Le preparazioni del tuo corpo per il parto sono all’apice. Il collo dell’utero si dilata da 8 a 10 cm, raggiungendo la dilatazione completa. Si tratta di una fase molto difficile per la donna. Le contrazioni si intensificano ulteriormente e durano da 90 secondi fino a 2 o 3 minuti. La linea di traguardo non è più lontana. È molto importante respirare profondamente poiché sia la partoriente che il nascituro hanno bisogno di abbastanza ossigeno.

Secondo stadio del parto

È arrivato il momento di spingere. Il piccolo sarà presto nel tuo grembo. Il secondo stadio dura circa un’ora, ma può finire anche in soli dieci minuti o protrarsi per tre ore.
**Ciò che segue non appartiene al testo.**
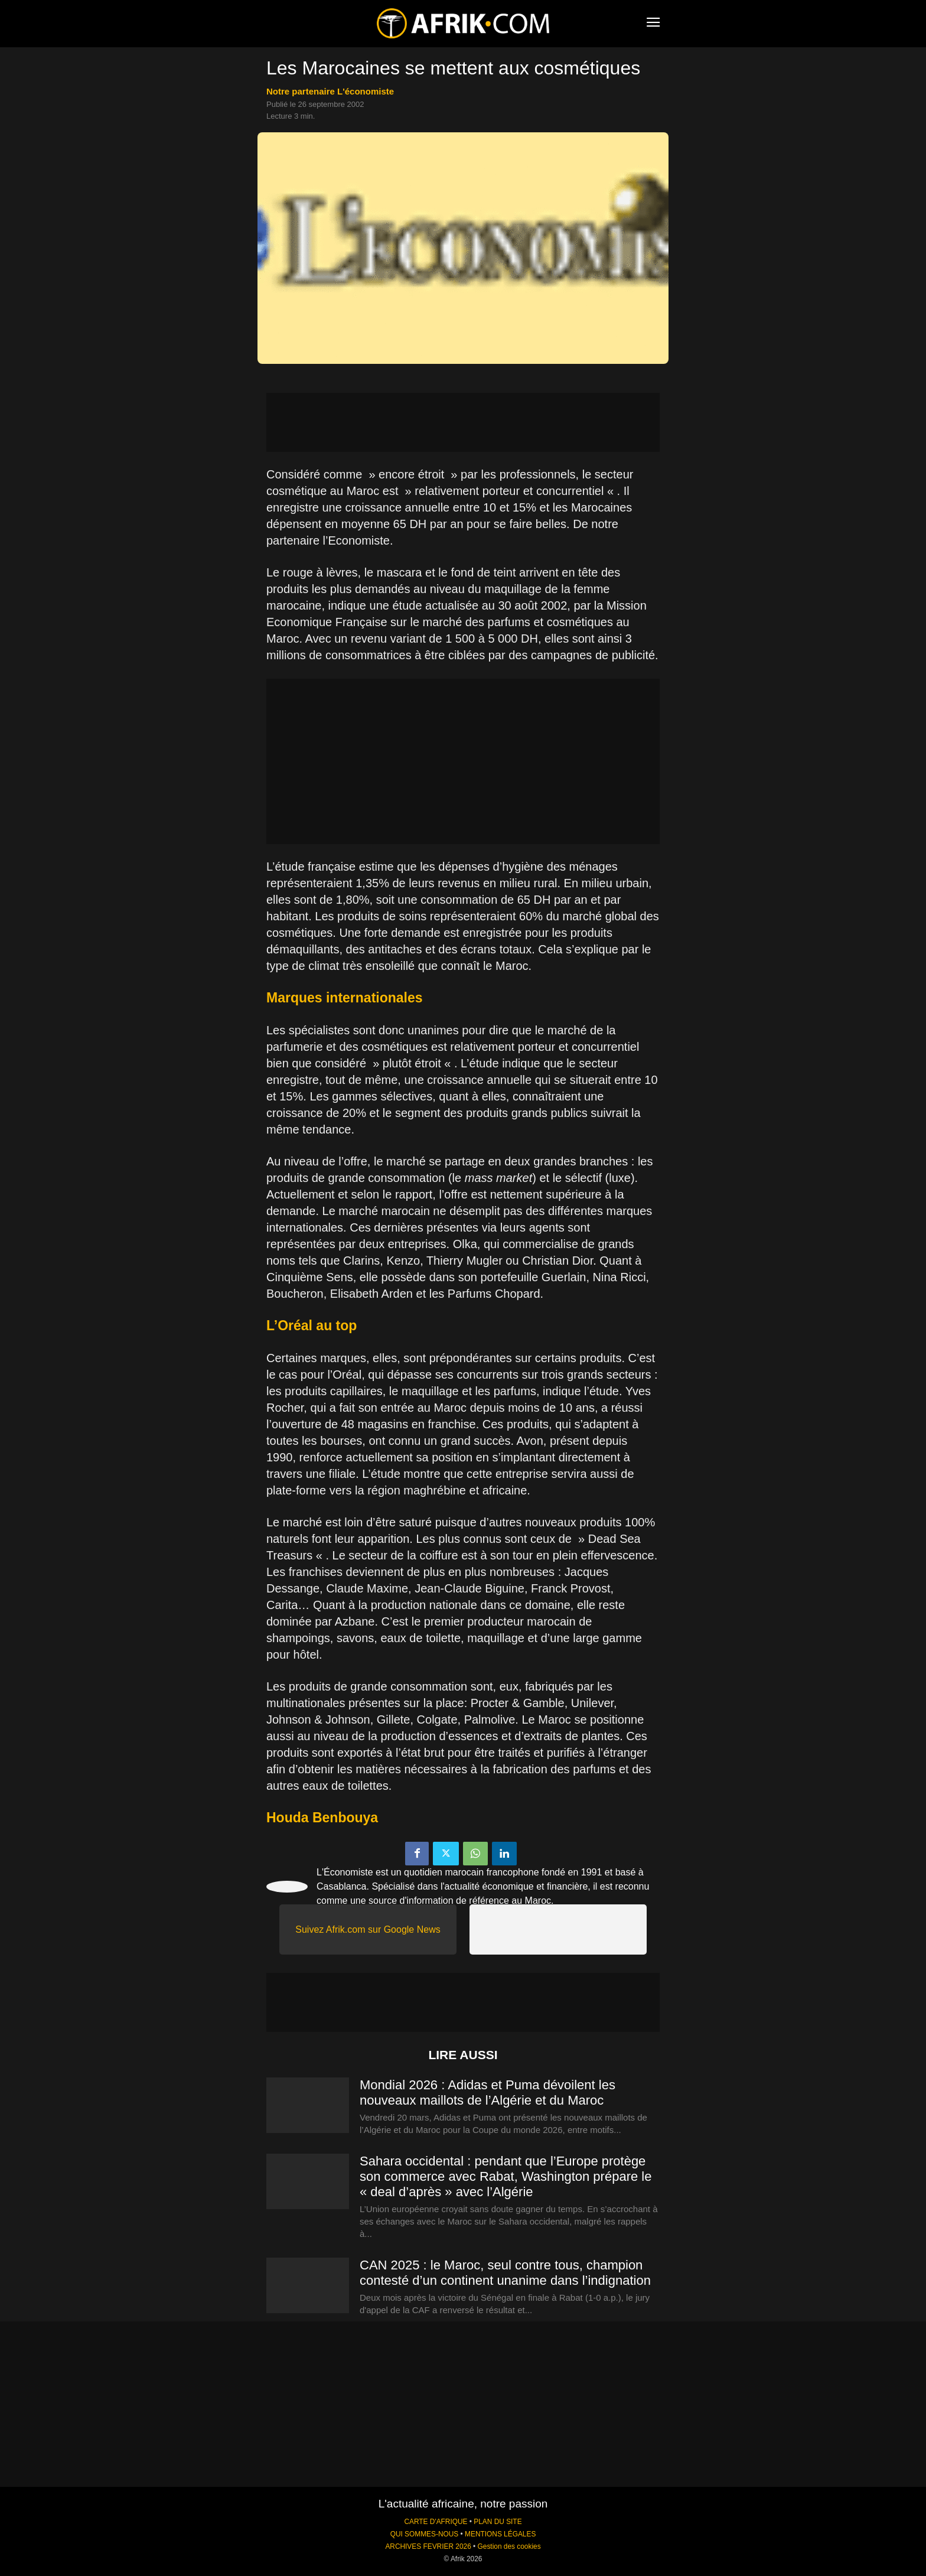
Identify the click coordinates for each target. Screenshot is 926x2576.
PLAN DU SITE (497, 2522)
Il riflesso di spingere si fa sentire in modo simile al riflesso di svuotare l’intestino. Quando spingi – non importa se lo fai più volte durante una contrazione e se tutto ti sembra una sola lunga spinta – è importante rilassare i muscoli pelvici. Nel momento del coronamento, quando la testa del bambino rimane nell’orifizio vaginale, sentirai una forte pressione. Questo è anche il momento in cui il personale valuta la possibilità della rottura del perineo e, se necessario, effettua l’episiotomia.

Terzo stadio del parto

L’espulsione della placenta, che segue il parto del bambino, è di solito semplice e non richiede molti sforzi da parte della partoriente poiché l’utero continua a contrarsi. La placenta è meno elastica, perciò si stacca e le contrazioni che seguono la espellono. In ospedale questo processo viene di solito facilitato dall’ostetrica che tira delicatamente il cordone ombelicale.